Aim of the exercise
Output each of the entries exactly, skipping every picture they contain.

Data to examine
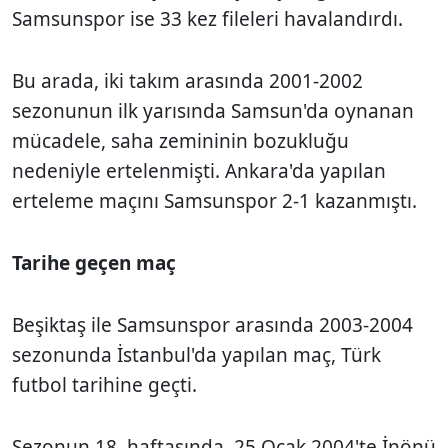
Samsunspor ise 33 kez fileleri havalandırdı.
Bu arada, iki takım arasında 2001-2002
sezonunun ilk yarısında Samsun'da oynanan
mücadele, saha zemininin bozukluğu
nedeniyle ertelenmişti. Ankara'da yapılan
erteleme maçını Samsunspor 2-1 kazanmıştı.
Tarihe geçen maç
Beşiktaş ile Samsunspor arasında 2003-2004
sezonunda İstanbul'da yapılan maç, Türk
futbol tarihine geçti.
Sezonun 18. haftasında, 25 Ocak 2004'te İnönü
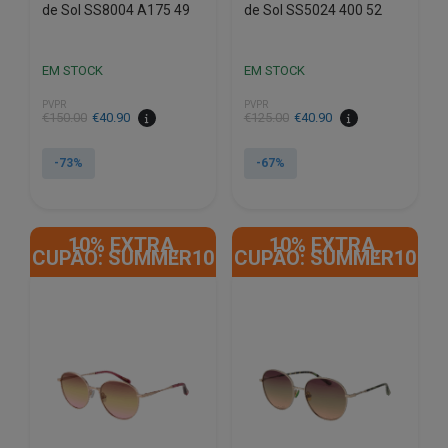
de Sol SS8004 A175 49
de Sol SS5024 400 52
EM STOCK
EM STOCK
PVPR
PVPR
O
O
O
O
€
150.00
€
40.90
€
125.00
€
40.90
preço
preço
preço
preço
original
atual
original
atual
-73%
-67%
era:
é:
era:
é:
€150.00.
€40.90.
€125.00.
€40.90.
10% EXTRA,
10% EXTRA,
CUPÃO: SUMMER10
CUPÃO: SUMMER10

Result of this exercise
Samsunspor ise 33 kez fileleri havalandırdı.
Bu arada, iki takım arasında 2001-2002
sezonunun ilk yarısında Samsun'da oynanan
mücadele, saha zemininin bozukluğu
nedeniyle ertelenmişti. Ankara'da yapılan
erteleme maçını Samsunspor 2-1 kazanmıştı.
Tarihe geçen maç
Beşiktaş ile Samsunspor arasında 2003-2004
sezonunda İstanbul'da yapılan maç, Türk
futbol tarihine geçti.
Sezonun 18. haftasında, 25 Ocak 2004'te İnönü
de Sol SS8004 A175 49
de Sol SS5024 400 52
EM STOCK
EM STOCK
PVPR
PVPR
O
O
O
O
€
150.00
€
40.90
€
125.00
€
40.90
preço
preço
preço
preço
original
atual
original
atual
-73%
-67%
era:
é:
era:
é:
€150.00.
€40.90.
€125.00.
€40.90.
10% EXTRA,
10% EXTRA,
CUPÃO: SUMMER10
CUPÃO: SUMMER10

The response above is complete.